The required output is a verbatim transcription of the listing, pictures excluded.

┌──

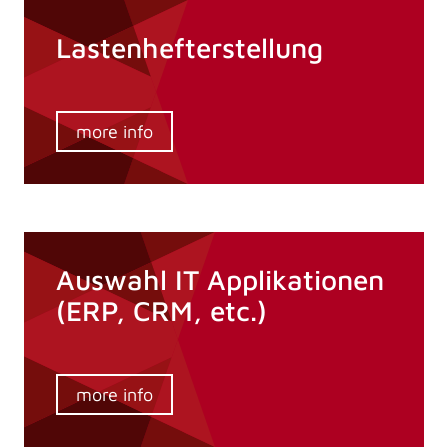
Lastenhefterstellung
more info
Auswahl IT Applikationen
(ERP, CRM, etc.)
more info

└──

* Answer section:
Lastenhefterstellung
more info
Auswahl IT Applikationen
(ERP, CRM, etc.)
more info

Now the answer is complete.